Hello Will. I am 75 and have over a number dabbled with both acrylic and watercolour. I am proficient in neither, i am keen to learn from the basics and thankfully your excellent web site will enable me to do just that. I am looking forward to moving forward with my hobby and am sure that your tuition will help me in my endeavours. Many thanks. Tony.


Will Kemp March 9, 2015

Hi Tony, great to hear from you and really pleased you’ve been finding the site helpful in developing your painting skills. Hope you enjoy the articles and tutorials.


JG March 16, 2015

Hi Will,

Thank you for being such a resource!
I’ve just started out using acrylics, and have run across 2 60ml tubes of artist quality (W&N) paint which seem to have separated in the tube. Is there a remedy for this? Should I even try? Is this considered a defect?
Any advice would be much appreciated.



Will Kemp March 18, 2015

Hi J, yes this can sometimes happen, you can just squeeze out the paint with the medium and mix them well together and it will be fine. It will often just be a small amount of excess liquid and then the rest of the tube will be as normal.



Shelia March 18, 2015

Thank you for explaining the difference.


Nada Diwan July 4, 2015

Hi Will
I use acrylic colors and I have been painting a lot.
I just finished painting a bunch of roses using golden and Liquitex colors. I love my painting but when it dried it looked chalky, dry, dehydrated. I added a little glazing medium on top so it shines and deepen the colors a bit. It looks much better.
Do you think I did the right thing? Or should I use the glazing medium or another medium while I am painting to make them look more moist appearance?… And not have a gloss finish?


Will Kemp July 5, 2015

Hi Nada, usually if I want to bring the lustre up in an acrylic painting I would add the sheen in the varnish stage of the painting. This helps to unify the sheen, saturate the colours and give you a slight sheen. To have a sheen without a gloss finish I would use a satin varnish.

Hope this helps,



Linda July 6, 2015

Thanks for the great info. I’m just starting with acrylic paint and man at art store said it’s okay to use some Golden heavy body and Holbein together in painting, mixing and everything. What’s your opinion? Can brands be mixed and matched and still “play fair” in the sandbox (or on the canvas)?


Will Kemp July 6, 2015

Hi Linda, yes you can intermix brands together, there will be slight variations in the consistencies and handling properties of the paints but they can be mixed together fine.


Heather August 23, 2015

I am a grandmother just starting painting for the first time in my life. Your website has been invaluable to someone for whom painting is a complete mystery. I love the way I can start with only a few good acrylic colours. Baby steps!! While Paul Klee is my idol I am enjoying the feeling that I am actually putting paint on a canvas.

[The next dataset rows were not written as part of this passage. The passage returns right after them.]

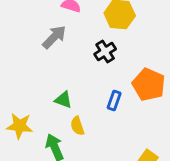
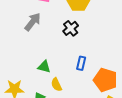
orange pentagon: (149, 85) -> (105, 80), moved

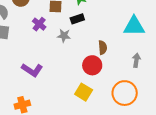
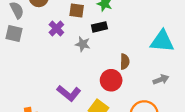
gray arrow: (136, 60) -> (161, 79), turned 56
purple L-shape: (32, 70) -> (69, 93), moved

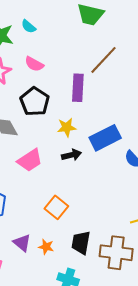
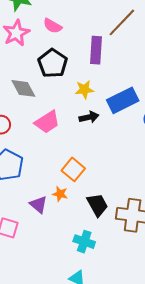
black trapezoid: (81, 243) -> (97, 205), turned 140
orange star: (46, 247) -> (60, 194), moved

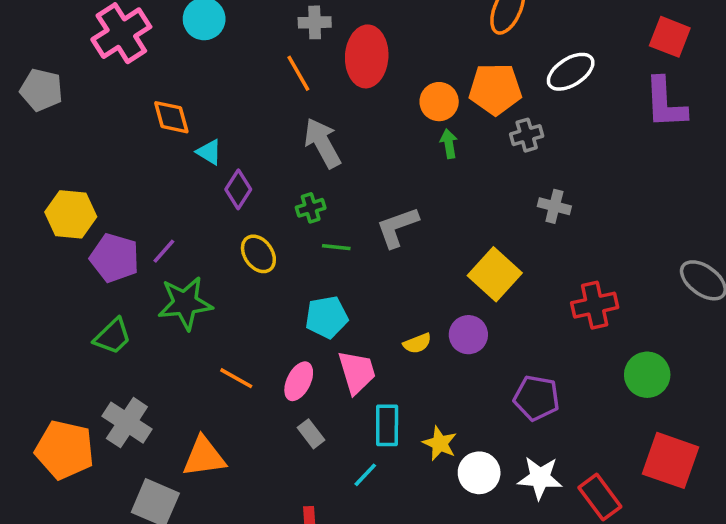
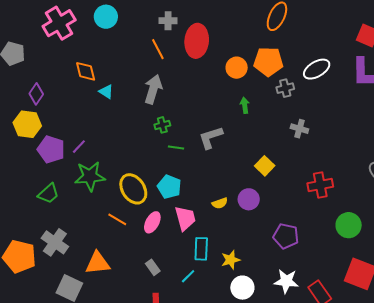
white ellipse: (571, 72) -> (317, 69), moved
gray arrow: (322, 143) -> (153, 89), moved, turned 44
green arrow: (449, 144) -> (245, 105), moved
purple diamond: (238, 189) -> (36, 94), moved
yellow ellipse: (258, 254) -> (133, 189), moved, size x1.4
yellow square: (495, 274) -> (265, 166), size x0.7
cyan pentagon: (327, 317) -> (169, 187), turned 30
gray rectangle: (311, 434) -> (153, 267), moved
yellow star: (440, 443) -> (231, 260), turned 30
white circle: (479, 473) -> (242, 288), moved

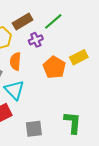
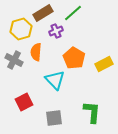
yellow rectangle: (79, 57) -> (104, 64), moved
cyan triangle: (14, 90) -> (55, 80), moved

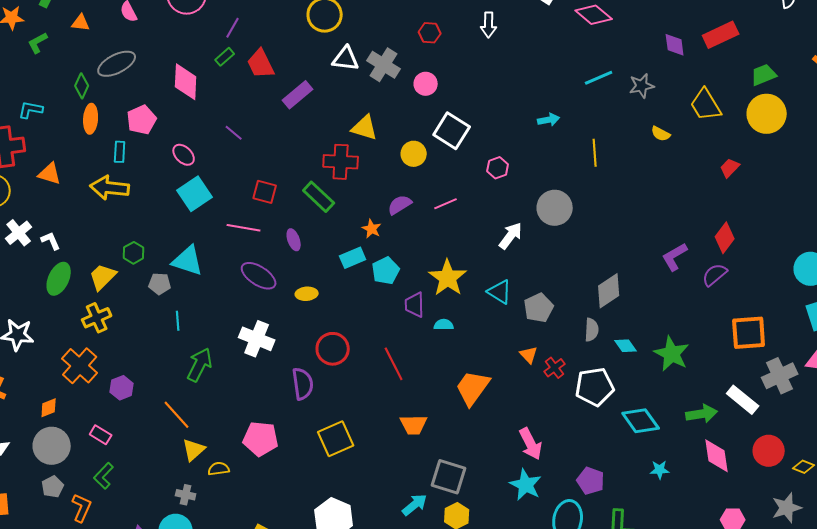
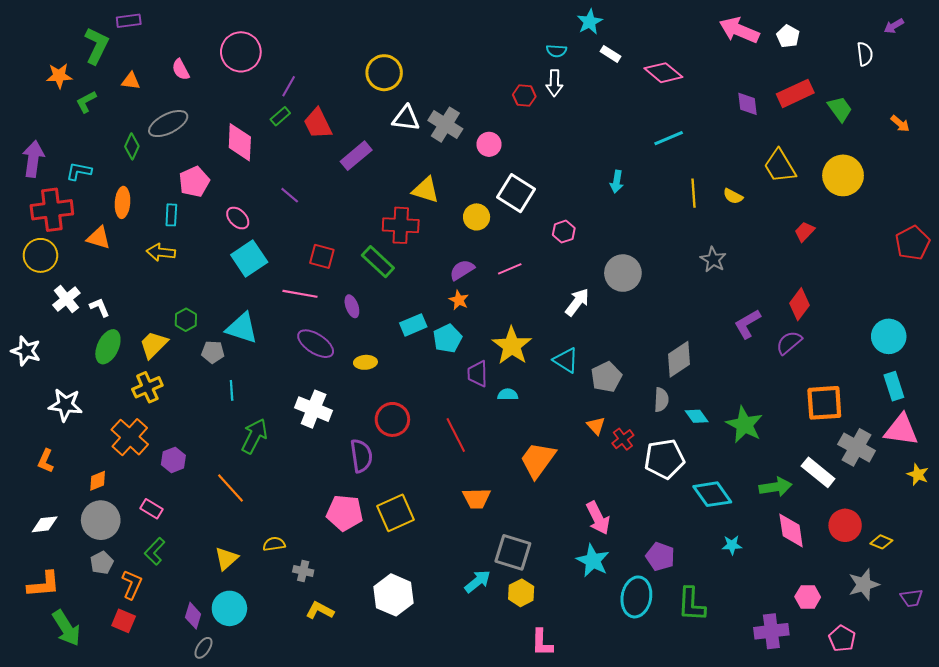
red hexagon: (430, 33) -> (524, 96), moved
green trapezoid: (764, 75) -> (840, 109), moved, turned 76
gray star: (642, 86) -> (713, 260), moved, turned -30
orange ellipse: (91, 119) -> (123, 202), moved
cyan arrow: (549, 120) -> (617, 182), turned 110
yellow line: (595, 153) -> (694, 193), moved
yellow arrow: (110, 188) -> (161, 252), size x0.7
orange star: (372, 229) -> (459, 300), moved
gray cross: (780, 376) -> (857, 447), turned -36
pink pentagon: (261, 439) -> (345, 513), moved
yellow triangle: (194, 450) -> (226, 559), moved
gray cross: (186, 495) -> (303, 571), moved

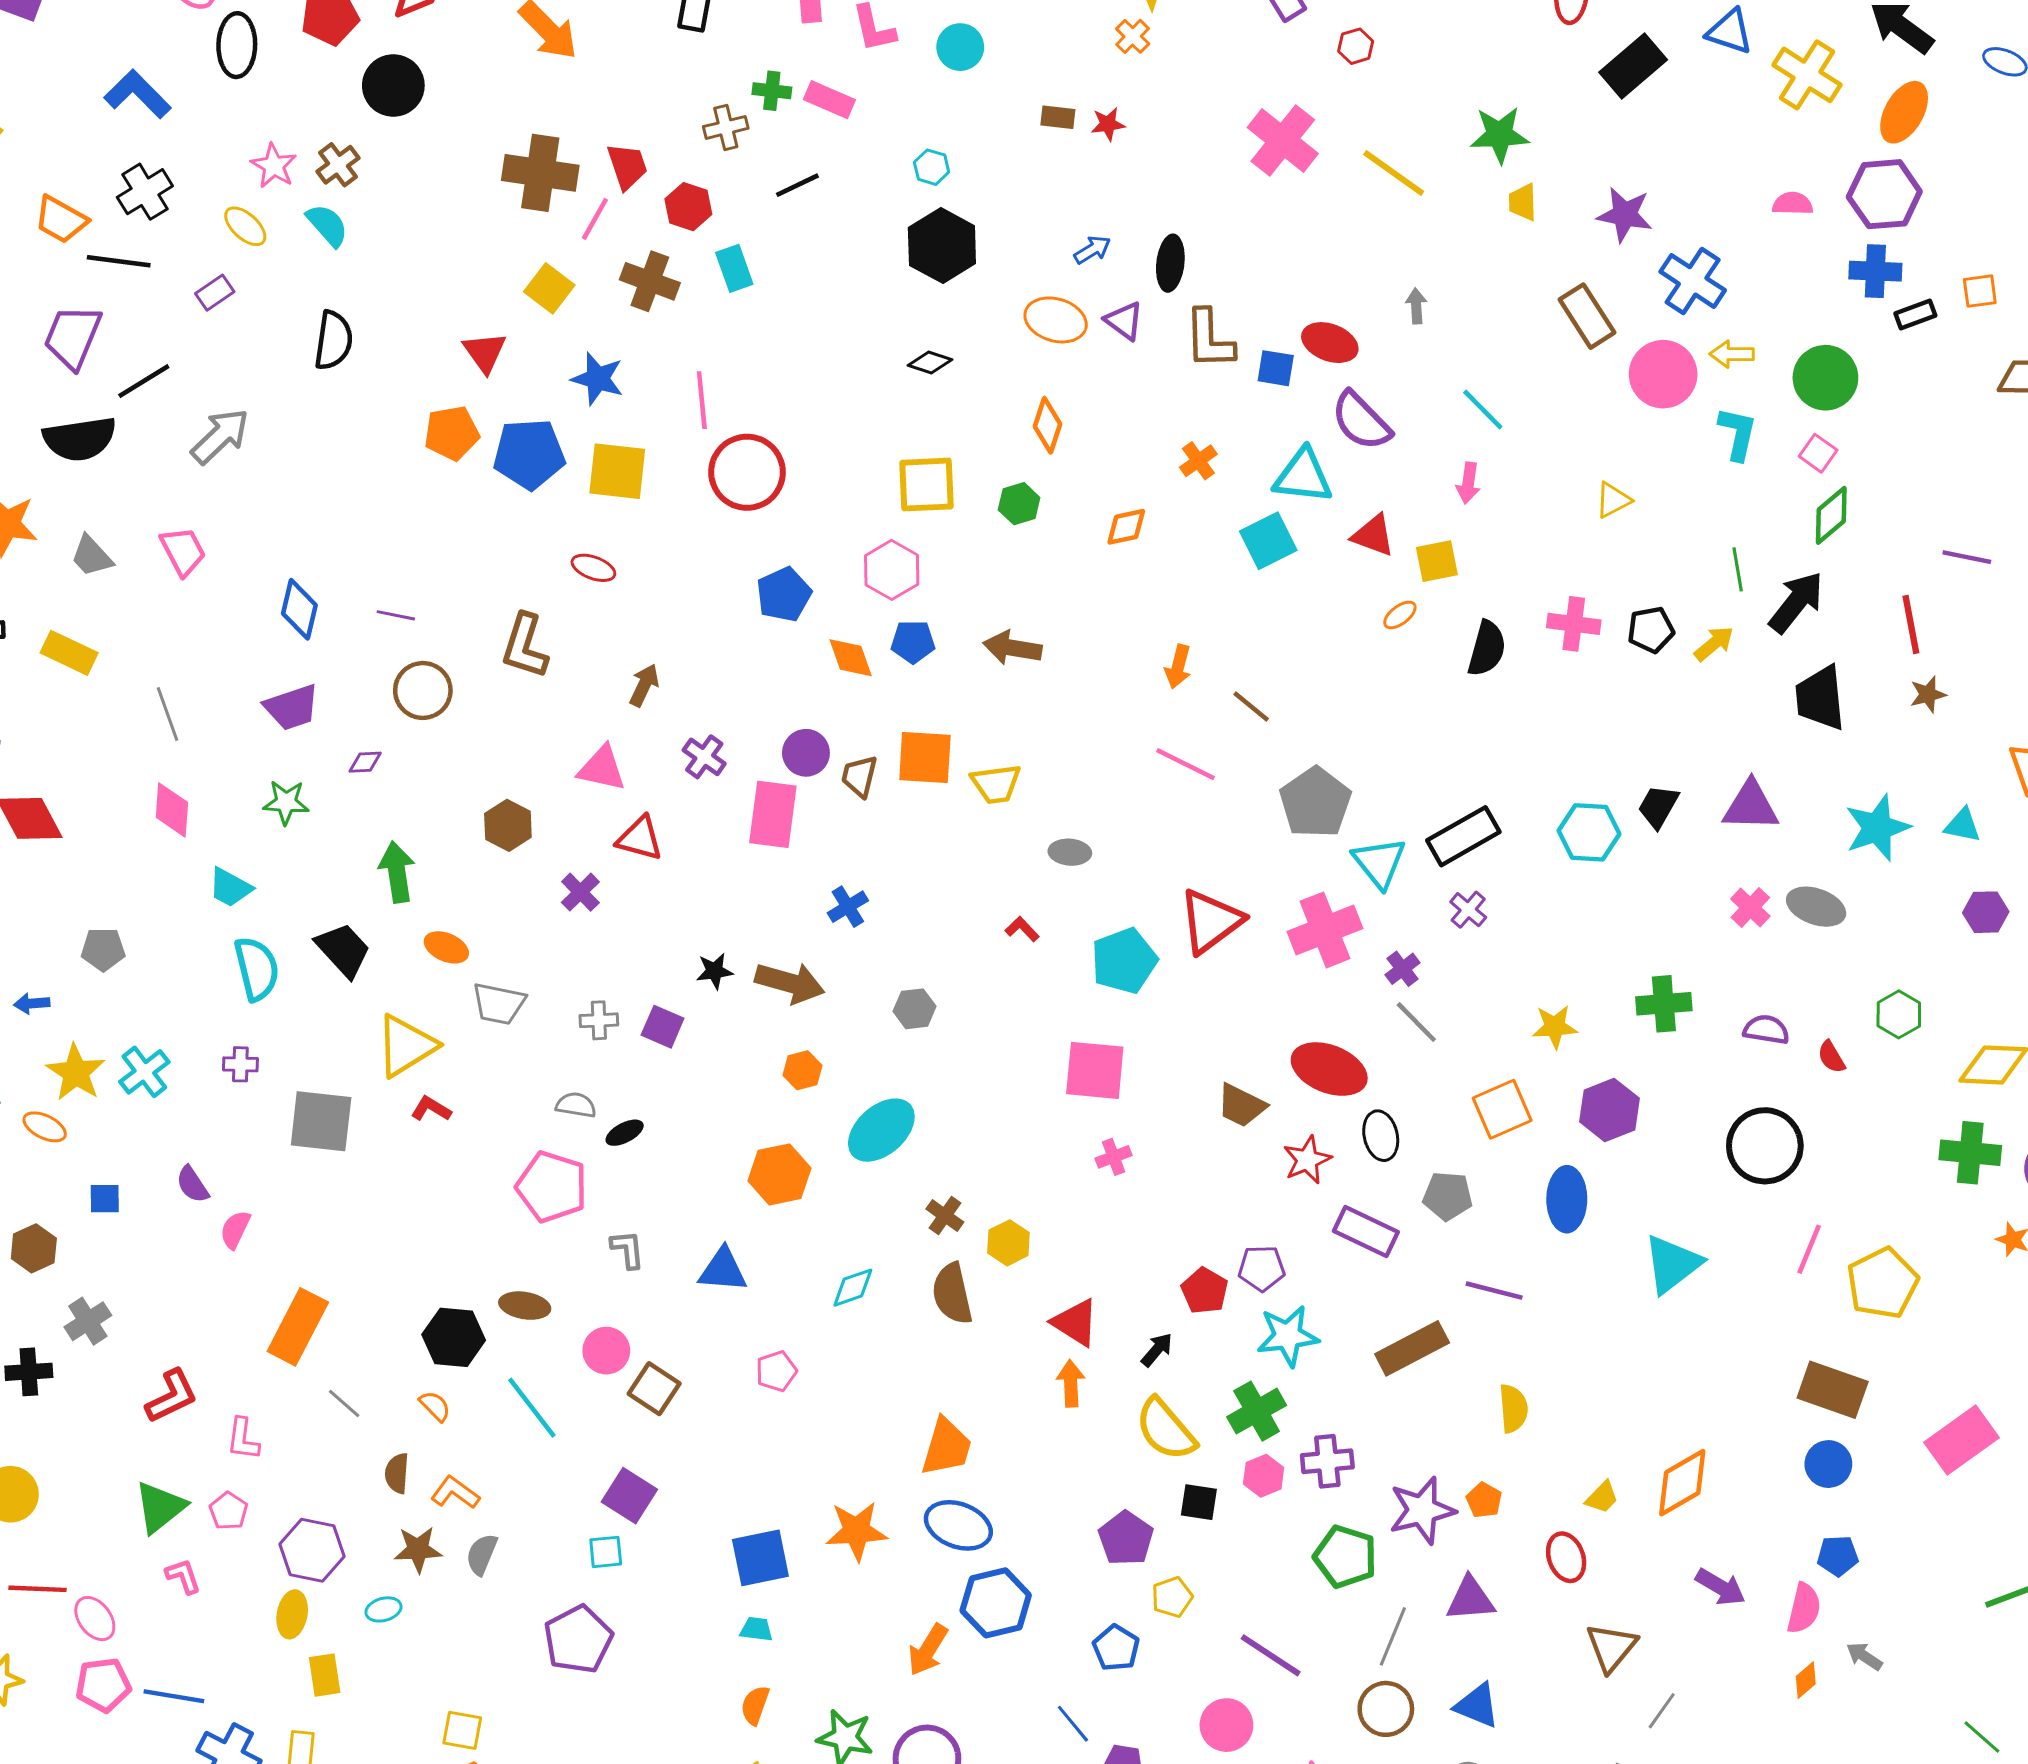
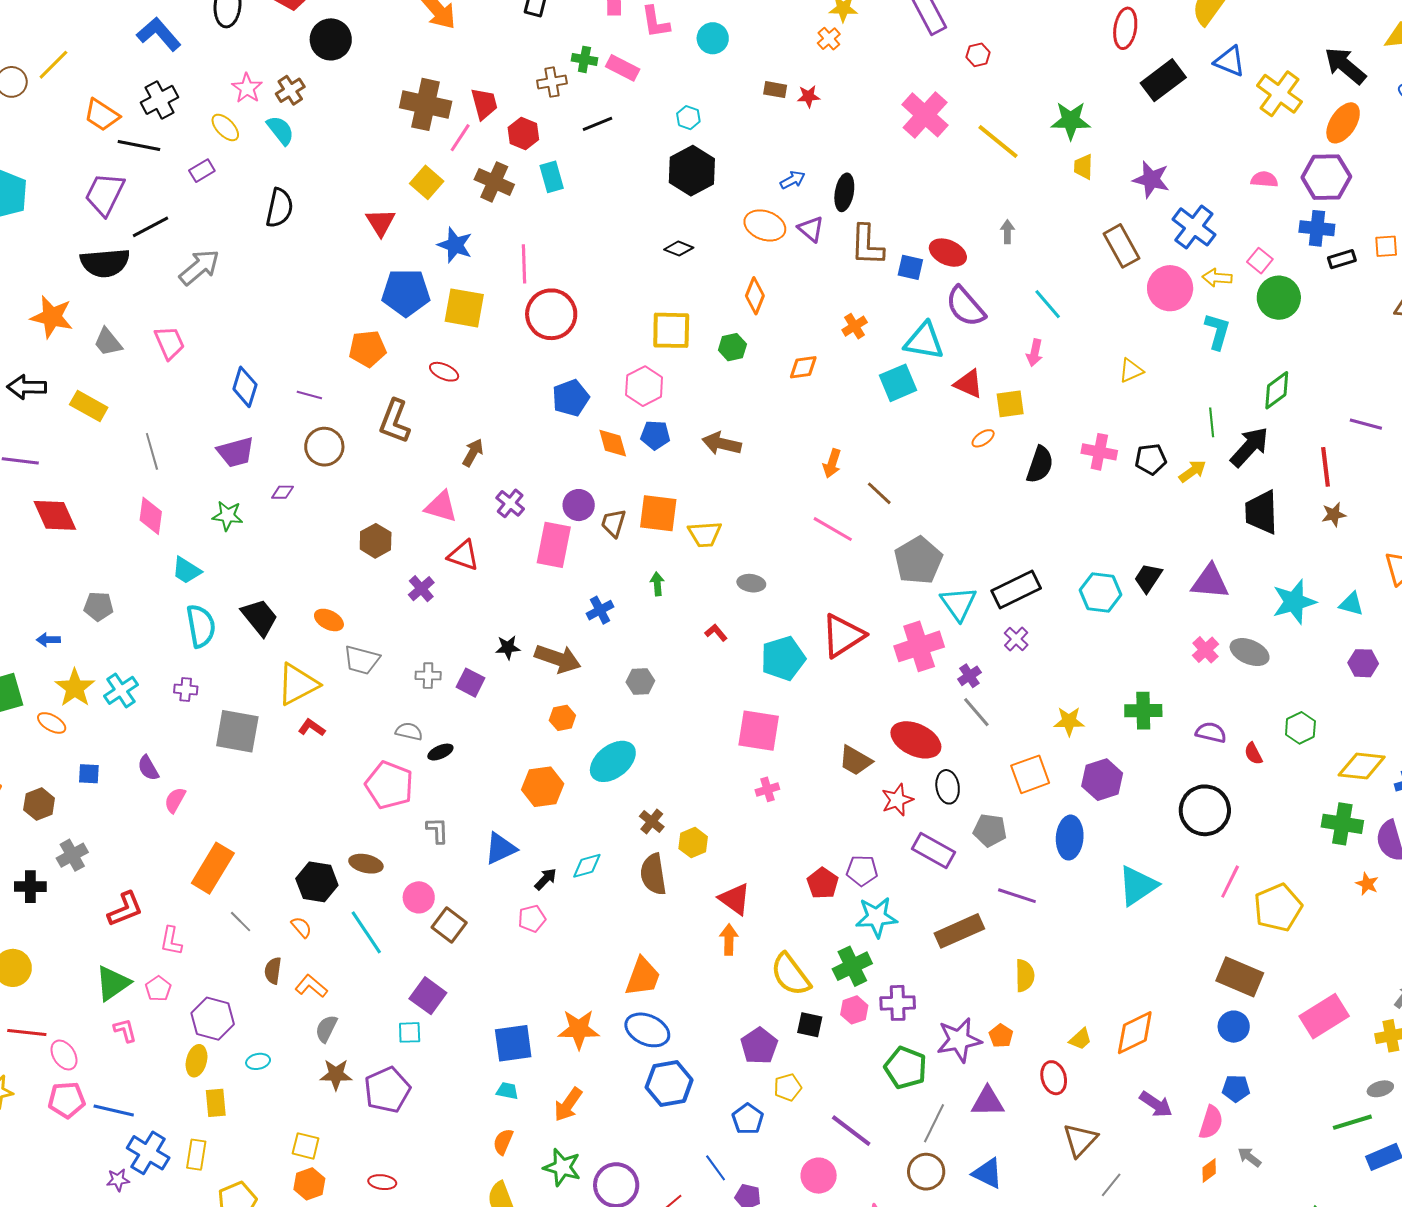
orange pentagon: (452, 433) -> (368, 349), moved
pink square: (1818, 453) -> (1260, 261), moved
green arrow: (397, 872) -> (657, 584), moved, size x0.6
blue triangle: (723, 1270) -> (500, 848), turned -33
black arrow: (1157, 1350) -> (546, 879), moved
brown star: (418, 1549) -> (336, 1075), moved
orange arrow: (928, 1650) -> (568, 1105), moved

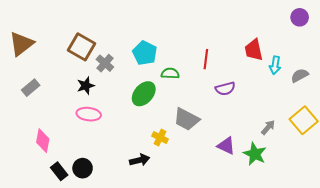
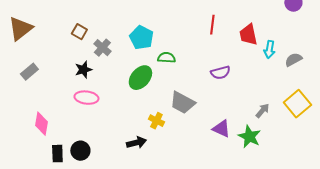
brown square: (82, 47) -> (79, 32), size x0.6
red line: (206, 59) -> (212, 25), moved
black rectangle: (59, 171) -> (57, 154), turned 36

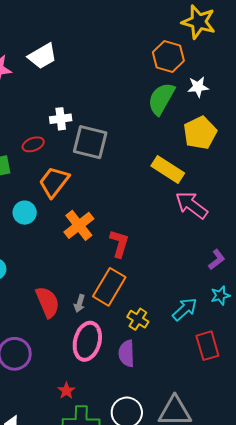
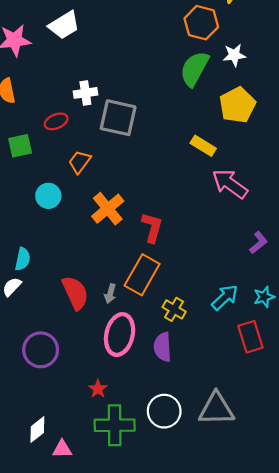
yellow rectangle: (168, 170) -> (203, 146), size x0.7
orange trapezoid: (54, 182) -> (80, 162), size x0.7
cyan star: (220, 295) -> (264, 297), moved

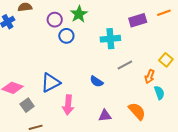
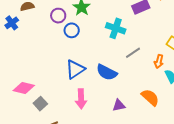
cyan cross: (110, 39) -> (116, 28), turned 30
blue semicircle: (97, 81) -> (107, 72), size x1.5
blue triangle: (51, 83) -> (75, 69), moved

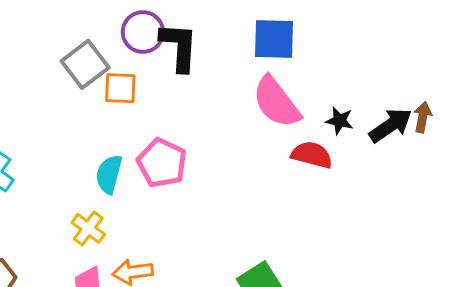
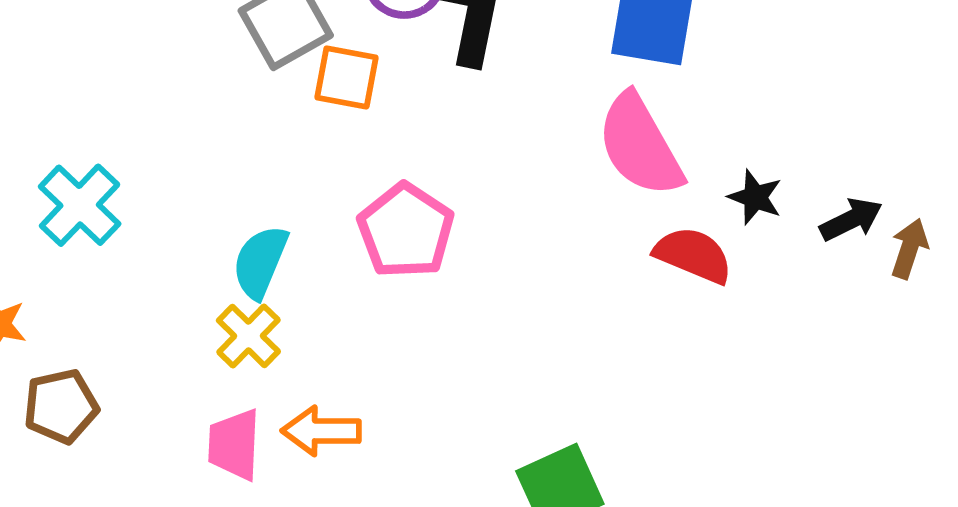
brown arrow: (423, 117) -> (909, 249), moved
black arrow: (391, 125) -> (851, 220), size x0.7
cyan semicircle: (109, 174) -> (260, 262), moved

Am encouraging my grandchildren to draw and paint while they still love the process.
Thank you for your help.


Will Kemp August 24, 2015

Hi Heather, so pleased the website has been of help to unravelling the world of painting! Good luck with the paintings with your Grandchildren.


Alan September 15, 2015

Hi Will!
I’m having trouble getting glaze to work.
Maybe you can advise.
I haven’t found an acrylic medium that is milky like the ones you are using.
The one I found is pretty transparent and it makes the paint more watery.
Another issue is the paint seems to let super small grains like sand. Could this be the quality of the paint? I’m not sure it’s artist quality or student.
Do you use hair dryer to speed up the dry process?
I’ll try to reduce the amount of medium and see what happens. Thanks


Will Kemp September 15, 2015

Hi Alan, the super small grains will be due to the paint quality, in artist quality paints there shouldn’t be any noticable grains when working in thin layers of colour. The glazing medium I use also alters the consistency, trying to create a thinner layer. You can get mediums that are transparent that use a transparent acrylic binder but you shouldn’t need a hair dryer to speed up the process, it will dry in a matter of minutes, but if you’re working with lots of watery layers then it would speed up the drying.

Hope this helps,



Alan September 16, 2015

Hi Will!
I guess I have found out what the issue is!
Hopefully I read an article from you that talks about how to prime a canvas with gesso. The section “Pre-primed canvas boards” was crucial it says exactly the problem I’m having!
I should say I was really disappointed trying to experiment with glazing as it seemed I was just pushing the watery paint on an waterproof surface. So frustrating.
I have put a coated of gesso and I’ll give more coats.
So you recomend 3 coats? (1st with a bit of water, 2nd thin with no water and 3rd would be thicker?
I paint abstract paintings and plan to make those kind of shadows in the objects and some areas using paynes grey creating nice shadows that fade creating a kind of gradient effect and then build new layers of transparent colors that will create depth and create areas for the colors.
Would you have any suggestions and tips on this?
Thank you so much!


Will Kemp September 17, 2015

Hi Alan,

It all depends on the absorbency of the surface you’re painting onto, the adhesion of acrylics/gesso is more to do with the absorbency of the surface rather than the water ratio mixed with the paint.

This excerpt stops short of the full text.